A frase soou como uma granada, deixando o elevador em um silêncio instantâneo.

— Heh.

Uma risada fria ecoou do fundo, provocando arrepios em todos. Sem tempo para que olhassem quem tinha se manifestado, os últimos do grupo já haviam deixado o elevador.

Na entrada do salão, Wen Ruan acabava de chegar quando a porta foi aberta por alguém de dentro. Surpresa, percebeu que não era Zhou Sheng.

— Wen, a beldade! Como conseguiu tempo livre esta noite? — Quem abriu era de uma família menor; Wen Ruan já o tinha visto uma ou duas vezes antes.

Ela ergueu o olhar para dentro, reconhecendo vários rostos conhecidos, mas não encontrou quem procurava. Baixou os olhos para vasculhar o celular.

De repente, uma silhueta apareceu à sua frente e uma voz veio do alto:

— Entre.

Era Zhou Sheng, o segundo filho da família Zhou, alguns meses mais novo que Wen Ruan, sempre a seguindo desde pequeno, chamando-a de irmã para cá e para lá.

Wen Ruan desistiu do celular recém localizdo, olhando para Zhou Sheng com indiferença.

— Você não tinha dito...

— Calma, ele já está vindo. Eu jamais mentiria pra você. Entre.

Zhou Sheng carregava um rosto de criança e, ao sorrir, parecia ainda mais inocente. Ele segurou o pulso de Wen Ruan e a conduziu para dentro.

Ela não resistiu, deixando que ele a levasse.

Essa cena foi justamente presenciada por quem saía do elevador.

Sentiu-se inexplicavelmente gelado; seria culpa do ar-condicionado?

A chegada de Wen Ruan atraiu a atenção de muitos jovens ricos. Sua reputação sempre circulou, mas eles não se importavam com o que diziam sobre ela ser uma mulher fatal, filha ilegítima. O que lhes interessava era sua beleza e o corpo.

Porém, ao lembrar que ela se casara e, mais ainda, que agora era viúva, suspiravam com pesar, lamentando a sorte.

Mesmo assim, não resistiam em se aproximar para cumprimentá-la e beber com ela.

Wen Ruan não recusou ninguém, pois sempre lidara bem com bebidas.

Além disso, estando em casa alheia, era preciso mostrar cortesia.
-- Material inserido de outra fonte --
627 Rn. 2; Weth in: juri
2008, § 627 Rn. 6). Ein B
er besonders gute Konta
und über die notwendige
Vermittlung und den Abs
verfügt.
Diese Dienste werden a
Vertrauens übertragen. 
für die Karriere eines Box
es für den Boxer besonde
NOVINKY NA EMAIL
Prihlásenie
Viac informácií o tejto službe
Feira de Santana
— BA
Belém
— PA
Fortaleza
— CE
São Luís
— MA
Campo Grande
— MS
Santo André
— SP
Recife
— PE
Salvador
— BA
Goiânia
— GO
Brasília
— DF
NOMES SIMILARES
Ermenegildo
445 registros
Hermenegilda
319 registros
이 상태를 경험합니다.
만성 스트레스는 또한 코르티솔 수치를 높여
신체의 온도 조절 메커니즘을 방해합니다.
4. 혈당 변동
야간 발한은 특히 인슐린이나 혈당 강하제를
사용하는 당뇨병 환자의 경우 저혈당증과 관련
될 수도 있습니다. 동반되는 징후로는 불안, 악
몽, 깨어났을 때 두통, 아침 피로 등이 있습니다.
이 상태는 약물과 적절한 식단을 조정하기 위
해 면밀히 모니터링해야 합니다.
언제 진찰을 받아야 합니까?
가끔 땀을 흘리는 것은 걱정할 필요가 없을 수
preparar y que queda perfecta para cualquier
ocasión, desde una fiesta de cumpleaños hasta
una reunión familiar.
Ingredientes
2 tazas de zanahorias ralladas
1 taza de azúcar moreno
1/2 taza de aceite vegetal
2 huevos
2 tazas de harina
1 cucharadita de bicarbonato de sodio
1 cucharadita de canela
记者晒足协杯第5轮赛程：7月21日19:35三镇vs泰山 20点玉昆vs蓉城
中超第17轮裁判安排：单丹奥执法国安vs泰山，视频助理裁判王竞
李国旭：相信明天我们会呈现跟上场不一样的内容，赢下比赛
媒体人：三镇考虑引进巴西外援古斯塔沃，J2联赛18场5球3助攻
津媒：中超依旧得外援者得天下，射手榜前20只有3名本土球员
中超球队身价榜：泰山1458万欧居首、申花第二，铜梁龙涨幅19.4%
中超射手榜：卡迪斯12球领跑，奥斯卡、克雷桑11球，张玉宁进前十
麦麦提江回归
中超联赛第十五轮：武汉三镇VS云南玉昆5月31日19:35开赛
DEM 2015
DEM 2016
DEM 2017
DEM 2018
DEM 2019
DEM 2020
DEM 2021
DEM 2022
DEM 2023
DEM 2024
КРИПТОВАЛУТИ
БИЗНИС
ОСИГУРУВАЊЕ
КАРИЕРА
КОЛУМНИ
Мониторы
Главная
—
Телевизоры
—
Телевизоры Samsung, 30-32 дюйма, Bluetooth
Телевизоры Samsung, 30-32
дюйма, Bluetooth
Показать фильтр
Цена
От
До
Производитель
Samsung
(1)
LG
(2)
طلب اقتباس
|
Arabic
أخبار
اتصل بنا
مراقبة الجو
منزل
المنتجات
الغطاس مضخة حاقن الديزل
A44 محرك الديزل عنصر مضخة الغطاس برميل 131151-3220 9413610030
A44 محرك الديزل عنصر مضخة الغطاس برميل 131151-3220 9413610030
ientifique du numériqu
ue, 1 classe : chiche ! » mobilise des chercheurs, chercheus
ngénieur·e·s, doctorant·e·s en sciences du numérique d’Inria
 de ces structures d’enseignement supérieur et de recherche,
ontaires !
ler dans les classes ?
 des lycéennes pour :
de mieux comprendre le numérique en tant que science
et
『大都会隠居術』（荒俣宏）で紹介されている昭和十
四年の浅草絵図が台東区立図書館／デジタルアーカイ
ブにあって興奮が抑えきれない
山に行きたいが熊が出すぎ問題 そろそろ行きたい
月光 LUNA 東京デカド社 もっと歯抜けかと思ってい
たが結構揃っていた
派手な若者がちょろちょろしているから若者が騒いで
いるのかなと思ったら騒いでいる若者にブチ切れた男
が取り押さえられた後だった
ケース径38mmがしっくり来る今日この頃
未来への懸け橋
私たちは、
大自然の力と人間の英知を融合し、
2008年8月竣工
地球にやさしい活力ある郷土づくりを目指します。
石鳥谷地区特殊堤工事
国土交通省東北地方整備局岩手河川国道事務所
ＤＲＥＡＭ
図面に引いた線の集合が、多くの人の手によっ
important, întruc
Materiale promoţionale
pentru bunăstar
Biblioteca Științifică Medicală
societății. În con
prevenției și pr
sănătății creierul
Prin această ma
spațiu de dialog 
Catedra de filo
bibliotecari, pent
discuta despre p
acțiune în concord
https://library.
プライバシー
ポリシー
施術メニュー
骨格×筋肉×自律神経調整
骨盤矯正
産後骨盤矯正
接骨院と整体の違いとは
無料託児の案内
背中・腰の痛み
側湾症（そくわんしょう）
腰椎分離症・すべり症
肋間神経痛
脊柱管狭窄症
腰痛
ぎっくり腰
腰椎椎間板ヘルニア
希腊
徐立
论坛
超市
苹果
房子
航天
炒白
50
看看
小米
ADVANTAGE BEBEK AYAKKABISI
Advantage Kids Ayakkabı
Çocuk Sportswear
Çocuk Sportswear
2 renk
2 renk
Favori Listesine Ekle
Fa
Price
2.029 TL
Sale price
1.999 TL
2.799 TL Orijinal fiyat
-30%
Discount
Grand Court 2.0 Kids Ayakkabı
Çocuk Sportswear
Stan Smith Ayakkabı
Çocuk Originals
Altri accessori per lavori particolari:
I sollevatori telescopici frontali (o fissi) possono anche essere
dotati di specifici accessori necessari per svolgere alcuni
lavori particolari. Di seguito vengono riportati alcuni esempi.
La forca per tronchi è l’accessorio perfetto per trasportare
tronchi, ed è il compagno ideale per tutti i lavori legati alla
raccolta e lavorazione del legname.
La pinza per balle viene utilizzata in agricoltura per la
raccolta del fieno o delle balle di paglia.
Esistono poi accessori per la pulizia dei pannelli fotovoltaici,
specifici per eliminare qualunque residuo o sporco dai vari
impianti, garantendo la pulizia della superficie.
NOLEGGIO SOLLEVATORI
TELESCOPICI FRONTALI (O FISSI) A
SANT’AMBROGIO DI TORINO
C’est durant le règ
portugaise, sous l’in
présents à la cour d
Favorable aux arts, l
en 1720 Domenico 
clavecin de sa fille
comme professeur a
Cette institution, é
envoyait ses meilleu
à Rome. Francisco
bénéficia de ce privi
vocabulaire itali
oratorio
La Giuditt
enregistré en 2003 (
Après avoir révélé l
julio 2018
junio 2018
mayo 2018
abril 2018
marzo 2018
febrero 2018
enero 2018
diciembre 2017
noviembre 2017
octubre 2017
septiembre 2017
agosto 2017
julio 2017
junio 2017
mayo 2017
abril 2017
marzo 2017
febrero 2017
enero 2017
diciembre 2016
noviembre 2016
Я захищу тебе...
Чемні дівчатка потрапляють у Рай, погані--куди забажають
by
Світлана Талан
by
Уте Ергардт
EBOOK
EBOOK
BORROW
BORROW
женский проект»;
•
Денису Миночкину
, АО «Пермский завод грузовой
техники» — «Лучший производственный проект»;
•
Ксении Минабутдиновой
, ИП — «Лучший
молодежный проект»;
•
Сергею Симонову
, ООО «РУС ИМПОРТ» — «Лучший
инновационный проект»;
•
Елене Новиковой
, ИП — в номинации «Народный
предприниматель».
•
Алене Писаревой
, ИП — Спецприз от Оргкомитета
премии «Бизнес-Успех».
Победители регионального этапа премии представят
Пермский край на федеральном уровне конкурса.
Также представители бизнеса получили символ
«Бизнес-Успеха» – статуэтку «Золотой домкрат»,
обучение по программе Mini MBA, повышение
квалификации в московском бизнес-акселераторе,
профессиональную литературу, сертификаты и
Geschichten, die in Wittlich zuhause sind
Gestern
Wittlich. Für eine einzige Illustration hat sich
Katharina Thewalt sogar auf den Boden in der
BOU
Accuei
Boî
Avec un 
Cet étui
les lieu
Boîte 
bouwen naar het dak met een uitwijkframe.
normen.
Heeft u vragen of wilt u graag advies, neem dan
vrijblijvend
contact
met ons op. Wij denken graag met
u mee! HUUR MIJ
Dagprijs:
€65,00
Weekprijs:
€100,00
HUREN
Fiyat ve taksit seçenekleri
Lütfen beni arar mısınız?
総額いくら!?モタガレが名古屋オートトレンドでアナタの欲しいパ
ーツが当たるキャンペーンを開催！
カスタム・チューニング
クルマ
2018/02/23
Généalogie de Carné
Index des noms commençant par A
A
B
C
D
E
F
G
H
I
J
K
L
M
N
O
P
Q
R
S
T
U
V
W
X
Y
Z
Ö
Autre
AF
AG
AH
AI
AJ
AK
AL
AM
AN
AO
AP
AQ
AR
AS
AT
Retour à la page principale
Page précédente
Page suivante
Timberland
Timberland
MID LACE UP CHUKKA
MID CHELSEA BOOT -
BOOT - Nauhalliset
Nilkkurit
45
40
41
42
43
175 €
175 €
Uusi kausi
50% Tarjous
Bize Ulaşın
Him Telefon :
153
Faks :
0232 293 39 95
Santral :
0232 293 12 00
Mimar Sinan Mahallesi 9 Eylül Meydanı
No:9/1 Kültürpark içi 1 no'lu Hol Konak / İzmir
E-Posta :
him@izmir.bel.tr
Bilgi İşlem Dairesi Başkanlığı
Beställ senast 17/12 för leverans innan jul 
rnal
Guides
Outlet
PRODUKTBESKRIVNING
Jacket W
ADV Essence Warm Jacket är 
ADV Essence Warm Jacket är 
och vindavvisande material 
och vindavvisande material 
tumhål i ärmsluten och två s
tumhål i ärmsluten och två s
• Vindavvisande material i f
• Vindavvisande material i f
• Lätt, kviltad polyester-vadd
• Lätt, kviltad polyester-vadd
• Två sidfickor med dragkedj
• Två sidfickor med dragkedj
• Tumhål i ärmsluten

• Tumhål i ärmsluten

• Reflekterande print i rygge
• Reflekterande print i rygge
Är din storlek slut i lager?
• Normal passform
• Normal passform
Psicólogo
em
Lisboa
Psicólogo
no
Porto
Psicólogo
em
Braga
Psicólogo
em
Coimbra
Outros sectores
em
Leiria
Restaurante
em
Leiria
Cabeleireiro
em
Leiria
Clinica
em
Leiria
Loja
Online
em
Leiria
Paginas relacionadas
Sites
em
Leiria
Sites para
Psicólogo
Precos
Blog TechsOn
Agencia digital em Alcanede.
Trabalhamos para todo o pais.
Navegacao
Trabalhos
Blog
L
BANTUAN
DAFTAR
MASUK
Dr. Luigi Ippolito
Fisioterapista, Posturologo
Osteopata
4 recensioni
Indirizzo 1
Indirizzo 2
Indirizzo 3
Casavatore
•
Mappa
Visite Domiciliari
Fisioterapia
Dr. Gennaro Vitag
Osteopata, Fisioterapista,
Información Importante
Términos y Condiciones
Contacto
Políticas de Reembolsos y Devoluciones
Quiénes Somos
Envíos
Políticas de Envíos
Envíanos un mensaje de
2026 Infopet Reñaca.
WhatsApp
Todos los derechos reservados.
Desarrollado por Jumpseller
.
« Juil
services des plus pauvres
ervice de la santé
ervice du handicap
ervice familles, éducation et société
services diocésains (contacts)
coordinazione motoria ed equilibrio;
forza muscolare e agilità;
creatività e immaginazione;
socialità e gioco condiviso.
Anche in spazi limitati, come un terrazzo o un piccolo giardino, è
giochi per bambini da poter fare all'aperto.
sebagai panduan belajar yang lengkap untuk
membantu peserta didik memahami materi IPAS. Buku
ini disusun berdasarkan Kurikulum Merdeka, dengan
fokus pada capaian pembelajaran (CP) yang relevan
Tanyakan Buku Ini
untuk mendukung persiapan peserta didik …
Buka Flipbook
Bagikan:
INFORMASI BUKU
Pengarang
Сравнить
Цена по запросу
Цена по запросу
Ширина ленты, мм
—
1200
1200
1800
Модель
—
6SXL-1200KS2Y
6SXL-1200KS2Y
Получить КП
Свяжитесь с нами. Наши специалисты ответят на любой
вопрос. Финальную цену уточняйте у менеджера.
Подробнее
Depois que todos tiveram sua vez, Wen Ruan finalmente pousou o copo, voltando-se para Zhou Sheng.

— Quanto tempo mais?

— Irmã, tenha paciência. Falta pouco. Ele realmente tem um broche reluzente, deve ser obra da tia, eu não estou mentindo.

Zhou Sheng tentou acalmá-la, mas não pôde evitar de olhar para fora. Segundo a mensagem, ele viria ao salão essa noite.

O tempo passava lentamente. Quando Wen Ruan já estava prestes a desistir, a porta foi empurrada.

Todos voltaram a atenção para a entrada. Wen Ruan viu um homem de óculos, com aparência culta, à frente. Não o conhecia, mas sabia que não era um dos jovens ricos; parecia mais um secretário.

Zhou Sheng não escondeu a animação em seu olhar.

— Não é ele, é o homem atrás dele. Irmã, esse é Gu...

Nem precisou terminar; Wen Ruan já sabia quem era: Gu Qi, com quem ainda estivera ao meio-dia.

Sob a luz tênue, ele se destacava em um terno azul-escuro, valorizando sua silhueta. No peito, um broche discreto brilhava, e Wen Ruan observava-o atentamente.

Aquele broche não era o reluzente, mas sim de uma marca da família Gu.

Mesmo assim, ela confiava em Zhou Sheng. Se era Gu Qi, tudo se tornava mais simples. Pensando nisso, pegou o copo de vidro e tomou um gole.

O secretário de Gu Qi cumprimentou a todos, enquanto Gu Qi não se movia, embora seu olhar vagueasse pelo ambiente. Por um instante, seus olhos cruzaram com os de Wen Ruan, encarando seus lábios vermelhos; seu olhar escureceu.

Um verdadeiro demônio.

Wen Ruan sentava com confiança, certa de que, em breve, Gu Qi se acomodaria ao seu lado.

E assim foi, pois, além do lugar ao seu lado, não havia outro disponível.